花の色と臭いが、腐りかけの肉のようであることから、「悪臭の死体ユリ」との通称もある。この嫌な悪臭が、ハエなどの虫を引き寄せる(彼らは、死肉の臭いを魅力的に感じる)。雄花に集まった虫に、粘液に包まれてクリーム状になった花粉が付着することで、雌花に花粉が届けられるのだ。
ラフレシアの花は、なぜこれほど大きいのだろうか? 授粉を助けるのが、それほど大きくないハエなのに。
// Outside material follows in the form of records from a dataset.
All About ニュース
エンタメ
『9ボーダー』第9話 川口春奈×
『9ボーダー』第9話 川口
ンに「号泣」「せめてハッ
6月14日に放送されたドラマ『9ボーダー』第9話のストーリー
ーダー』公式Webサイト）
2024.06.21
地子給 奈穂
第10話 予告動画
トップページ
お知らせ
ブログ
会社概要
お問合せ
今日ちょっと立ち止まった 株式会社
「いい質問だ」とソログッド博士はメールで答えた。「ハエが花粉を媒介する花は、花をつける植物の系統樹のあちこちに存在している。共通点は「死体」(赤茶けた色、毛の多さなど)であり、中でも重要なのがひどい悪臭だ。そうして、花のことを、卵を産む環境だとハエに思い込ませるわけだ」
「ラフレシアの花も例外ではない。死体の『ふりをする』ことでハエをおびき寄せる。腐りかけの肉のような悪臭でハエを誘惑し、花粉を運ばせて、報酬は与えない」とソログッド博士はメールで説明した。「いわば、ラフレシアはひどい匂いのする詐欺師なのだ。特に、メスのハエが標的になり、彼らの母性本能が利用される。死体が大きいほど、子孫を残すのによい環境に見えるからだ。似たような『嘘』は植物界のあちこちで見られるが、大きさに関してはラフレシアが一番だ」
謎に満ちたラフレシア属だが、現地の人々の間では長らく薬用に使われており、最近では、エコツーリズムで収益源にもなっている。ただ、人気や科学的関心が高まっているにもかかわらず、ラフレシアのことはよくわかっていない。栽培が困難(あるいは不可能)であり、種を長期間保存することができないからだ。
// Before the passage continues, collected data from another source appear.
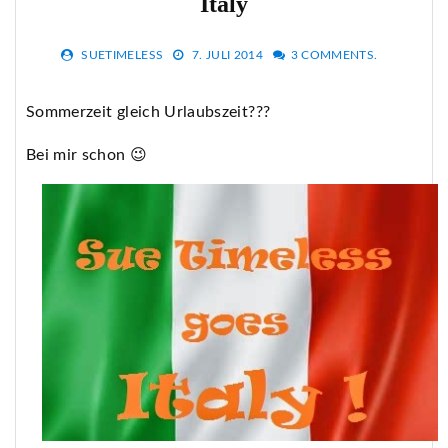
Italy
SUETIMELESS
7. JULI 2014
3 COMMENTS.
Sommerzeit gleich Urlaubszeit???
Bei mir schon 😉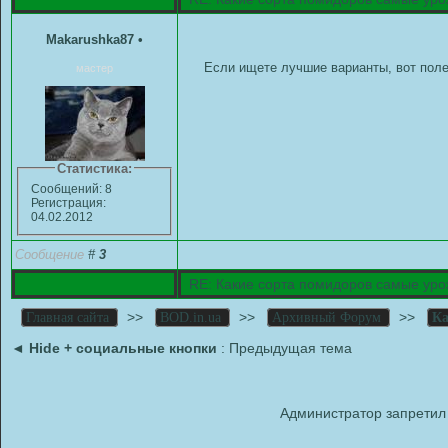
Makarushka87
•
Если ищете лучшие варианты, вот полез
мастер
Статистика:
Сообщений: 8
Регистрация:
04.02.2012
Сообщение
#
3
RE: Какие сорта помидоров самые ур
>>
>>
>>
Главная сайта
BOD.in.ua
Архивный Форум
Ка
◄
Hide + социальные кнопки
: Предыдущая тема
Администратор запретил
生物多様性の保全を目指す国際自然保護連合(IUCN)が現時点で「近絶滅種」として正式にリストに入れているのは、残念なことに、ラフレシア属の種の一つである「Rafflesia magnifica」のみだ(注:Rafflesia magnificaは異名であり、正式な種名ではない)。
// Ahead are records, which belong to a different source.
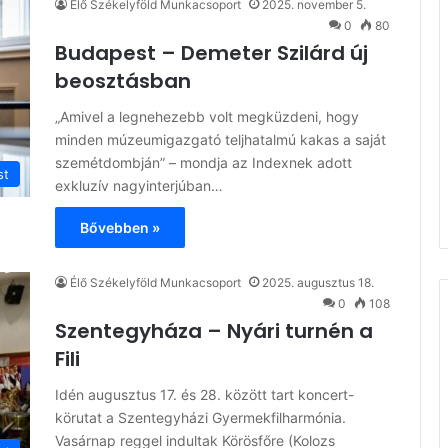
Élő Székelyföld Munkacsoport
2025. november 5.
0
80
Budapest – Demeter Szilárd új
beosztásban
„Amivel a legnehezebb volt megküzdeni, hogy
minden múzeumigazgató teljhatalmú kakas a saját
szemétdombján” – mondja az Indexnek adott
st
exkluzív nagyinterjúban…
Bővebben »
Élő Székelyföld Munkacsoport
2025. augusztus 18.
0
108
Szentegyháza – Nyári turnén a
Fili
Idén augusztus 17. és 28. között tart koncert-
körutat a Szentegyházi Gyermekfilharmónia.
Vasárnap reggel indultak Körösfőre (Kolozs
これに対して、ソログッド博士と同氏に協力する国際チームは、2023年9月に公開したラフレシア属の保護状況に関するレビュー論文(ラフレシアが直面する脅威を初めて正式に評価したもの)において、判明しているラフレシアの42種のすべてを、絶滅のおそれがあるとしてIUCNの「レッドリスト」に加えるべきだと主張している。